A proteína SerpinB3, conhecida por estar presente em vários tipos de câncer, foi identificada como peça-chave no processo de cicatrização da pele. O estudo, publicado em setembro na revista Proceedings of the National Academy of Sciences (PNAS), revela que a molécula é ativada logo após uma lesão e ajuda as células a reconstruírem o tecido epitelial — um papel biológico até então desconhecido.
Leia também
A SerpinB3, também chamada de antígeno de carcinoma de células escamosas 1 (SCCA-1), é amplamente usada como marcador tumoral, especialmente em cânceres de fígado, pulmão e cabeça e pescoço. Mas, segundo a equipe da Universidade Estadual do Arizona, nos EUA, ela tem uma função natural no corpo: participar da resposta de reparo da pele após um ferimento.
Os cientistas analisaram tecidos humanos e modelos animais e observaram que, sempre que há uma lesão, as células da borda do ferimento aumentam rapidamente a produção da proteína.
Esse aumento foi confirmado tanto em experimentos com pele humana cultivada em laboratório quanto em feridas de camundongos. A forma equivalente da proteína nesses animais, chamada Serpinb3a, apresentou o mesmo comportamento.
Durante a investigação, os pesquisadores perceberam que a SerpinB3 faz as células da pele se tornarem mais móveis e menos aderentes, facilitando que elas “deslizem” para cobrir a área lesionada. Essa mudança temporária no comportamento celular é semelhante a um processo chamado transição epitélio-mesênquima, comum em fases iniciais de regeneração e também observado em tumores.
Nos testes, os animais tratados com Serpinb3a apresentaram fechamento mais rápido das feridas e uma melhor organização das fibras de colágeno, que formam a estrutura de sustentação da nova pele. Esses resultados sugerem que a proteína ajuda não apenas a acelerar o processo, mas também a melhorar a qualidade do tecido formado.

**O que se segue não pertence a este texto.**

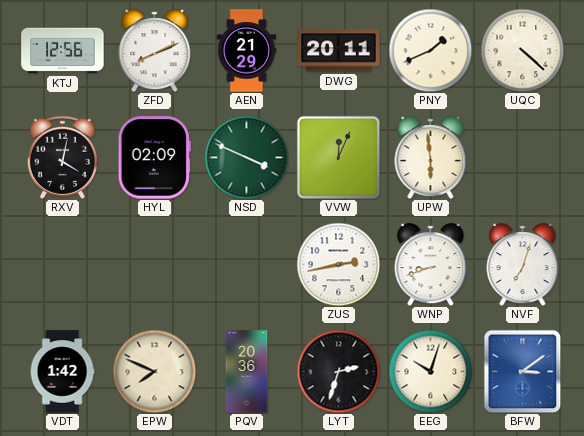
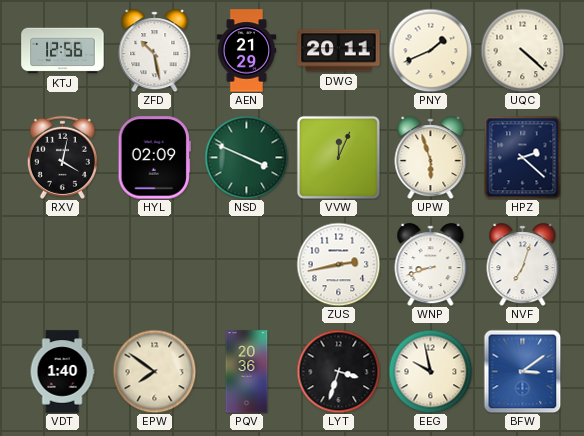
ZFD: 8:11 -> 10:28
UPW: 5:59 -> 5:57
HPZ: none -> 2:22
VDT: 1:42 -> 1:40
EPW: 7:49 -> 7:51
LYT: 2:33 -> 3:33
EEG: 10:03 -> 9:58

Os pesquisadores descrevem a SerpinB3 como um “interruptor molecular”. Em condições normais, ela é ativada para restaurar a pele e promover a regeneração. Já em alguns cânceres, o mesmo mecanismo é “sequestrado” pelas células malignas, que o utilizam para se multiplicar e invadir outros tecidos. Esse duplo papel explica por que a proteína é abundante em tumores agressivos.
Além de ajudar a entender melhor o comportamento dos cânceres, a descoberta pode abrir caminhos para novas terapias de feridas crônicas, como úlceras diabéticas ou queimaduras, nas quais o reparo da pele é lento e ineficiente. Estimular a produção natural da SerpinB3 ou aplicar versões seguras da proteína pode se tornar uma estratégia de tratamento no futuro.
Os cientistas destacam, no entanto, que é preciso cautela. Ainda não se sabe se aumentar artificialmente os níveis da proteína em humanos é seguro ou se poderia ativar processos indesejados, como proliferação celular excessiva. Mesmo assim, o estudo redefine o papel da SerpinB3: de simples marcador tumoral, ela passa a ser reconhecida como uma ferramenta natural de regeneração tecidual.